--- Provided records Enclosed Below ---
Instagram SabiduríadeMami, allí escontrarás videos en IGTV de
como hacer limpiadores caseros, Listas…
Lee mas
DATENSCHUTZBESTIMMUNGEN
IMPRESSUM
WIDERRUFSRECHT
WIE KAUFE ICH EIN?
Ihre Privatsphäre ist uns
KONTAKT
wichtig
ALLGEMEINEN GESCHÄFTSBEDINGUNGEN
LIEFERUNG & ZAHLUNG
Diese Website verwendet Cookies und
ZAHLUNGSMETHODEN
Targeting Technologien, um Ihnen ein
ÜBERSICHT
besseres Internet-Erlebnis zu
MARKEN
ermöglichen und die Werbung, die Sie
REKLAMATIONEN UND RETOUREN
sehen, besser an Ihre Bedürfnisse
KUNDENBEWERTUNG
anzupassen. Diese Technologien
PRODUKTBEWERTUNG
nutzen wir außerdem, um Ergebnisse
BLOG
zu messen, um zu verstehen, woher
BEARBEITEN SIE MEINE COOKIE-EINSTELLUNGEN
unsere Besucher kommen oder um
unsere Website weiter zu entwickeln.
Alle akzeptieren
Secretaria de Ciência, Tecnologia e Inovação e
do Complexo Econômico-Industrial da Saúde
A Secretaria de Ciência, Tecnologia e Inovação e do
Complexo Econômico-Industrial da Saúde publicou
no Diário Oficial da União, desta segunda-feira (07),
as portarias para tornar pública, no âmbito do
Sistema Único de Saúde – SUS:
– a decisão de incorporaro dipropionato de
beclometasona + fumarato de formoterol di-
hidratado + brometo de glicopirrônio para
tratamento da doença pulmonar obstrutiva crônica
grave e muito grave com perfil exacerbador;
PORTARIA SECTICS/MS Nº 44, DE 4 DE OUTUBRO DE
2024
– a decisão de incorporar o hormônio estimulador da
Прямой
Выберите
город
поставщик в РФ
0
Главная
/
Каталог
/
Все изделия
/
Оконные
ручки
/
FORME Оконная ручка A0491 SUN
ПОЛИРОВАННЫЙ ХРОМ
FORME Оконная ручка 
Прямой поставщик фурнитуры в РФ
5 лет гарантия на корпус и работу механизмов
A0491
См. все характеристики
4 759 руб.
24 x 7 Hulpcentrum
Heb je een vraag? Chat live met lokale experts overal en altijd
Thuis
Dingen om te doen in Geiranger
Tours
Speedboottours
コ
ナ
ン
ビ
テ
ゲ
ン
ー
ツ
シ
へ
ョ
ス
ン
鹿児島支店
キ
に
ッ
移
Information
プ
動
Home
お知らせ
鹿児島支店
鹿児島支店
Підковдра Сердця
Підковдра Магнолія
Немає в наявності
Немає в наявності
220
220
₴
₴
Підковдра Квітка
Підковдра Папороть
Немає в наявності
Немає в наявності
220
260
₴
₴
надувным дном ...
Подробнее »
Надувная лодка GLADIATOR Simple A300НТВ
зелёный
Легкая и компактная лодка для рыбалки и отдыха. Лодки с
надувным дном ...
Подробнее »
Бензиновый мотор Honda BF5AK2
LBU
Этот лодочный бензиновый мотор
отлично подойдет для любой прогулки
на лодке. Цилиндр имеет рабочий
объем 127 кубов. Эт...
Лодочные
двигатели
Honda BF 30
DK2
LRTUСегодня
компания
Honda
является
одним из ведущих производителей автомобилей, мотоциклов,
--- End of Enclosed Provided records ---
--- Provided records Enclosed Below ---
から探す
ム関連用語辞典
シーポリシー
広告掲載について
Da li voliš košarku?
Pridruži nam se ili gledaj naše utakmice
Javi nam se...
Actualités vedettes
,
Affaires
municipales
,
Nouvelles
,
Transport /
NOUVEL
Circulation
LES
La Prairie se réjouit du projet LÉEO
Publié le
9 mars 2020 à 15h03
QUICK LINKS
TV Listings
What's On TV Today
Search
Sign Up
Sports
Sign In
--- End of Enclosed Provided records ---
--- Provided records Enclosed Below ---
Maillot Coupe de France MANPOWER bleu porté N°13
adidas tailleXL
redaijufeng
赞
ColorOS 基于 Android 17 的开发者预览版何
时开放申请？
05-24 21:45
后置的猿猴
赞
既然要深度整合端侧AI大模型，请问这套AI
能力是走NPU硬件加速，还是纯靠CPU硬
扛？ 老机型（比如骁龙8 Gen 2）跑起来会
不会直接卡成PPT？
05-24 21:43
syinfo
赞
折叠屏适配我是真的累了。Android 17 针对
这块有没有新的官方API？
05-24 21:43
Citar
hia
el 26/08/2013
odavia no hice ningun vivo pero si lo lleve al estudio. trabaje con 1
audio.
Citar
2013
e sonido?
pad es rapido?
--- End of Enclosed Provided records ---
Required action
When you reach the line holding "Instagram SabiduríadeMami, allí" in the records above, begin reproducing exactly, stop after the line holding "tratamento da doença", and output nothing else.

Output for this exercise
Instagram SabiduríadeMami, allí escontrarás videos en IGTV de
como hacer limpiadores caseros, Listas…
Lee mas
DATENSCHUTZBESTIMMUNGEN
IMPRESSUM
WIDERRUFSRECHT
WIE KAUFE ICH EIN?
Ihre Privatsphäre ist uns
KONTAKT
wichtig
ALLGEMEINEN GESCHÄFTSBEDINGUNGEN
LIEFERUNG & ZAHLUNG
Diese Website verwendet Cookies und
ZAHLUNGSMETHODEN
Targeting Technologien, um Ihnen ein
ÜBERSICHT
besseres Internet-Erlebnis zu
MARKEN
ermöglichen und die Werbung, die Sie
REKLAMATIONEN UND RETOUREN
sehen, besser an Ihre Bedürfnisse
KUNDENBEWERTUNG
anzupassen. Diese Technologien
PRODUKTBEWERTUNG
nutzen wir außerdem, um Ergebnisse
BLOG
zu messen, um zu verstehen, woher
BEARBEITEN SIE MEINE COOKIE-EINSTELLUNGEN
unsere Besucher kommen oder um
unsere Website weiter zu entwickeln.
Alle akzeptieren
Secretaria de Ciência, Tecnologia e Inovação e
do Complexo Econômico-Industrial da Saúde
A Secretaria de Ciência, Tecnologia e Inovação e do
Complexo Econômico-Industrial da Saúde publicou
no Diário Oficial da União, desta segunda-feira (07),
as portarias para tornar pública, no âmbito do
Sistema Único de Saúde – SUS:
– a decisão de incorporaro dipropionato de
beclometasona + fumarato de formoterol di-
hidratado + brometo de glicopirrônio para
tratamento da doença pulmonar obstrutiva crônica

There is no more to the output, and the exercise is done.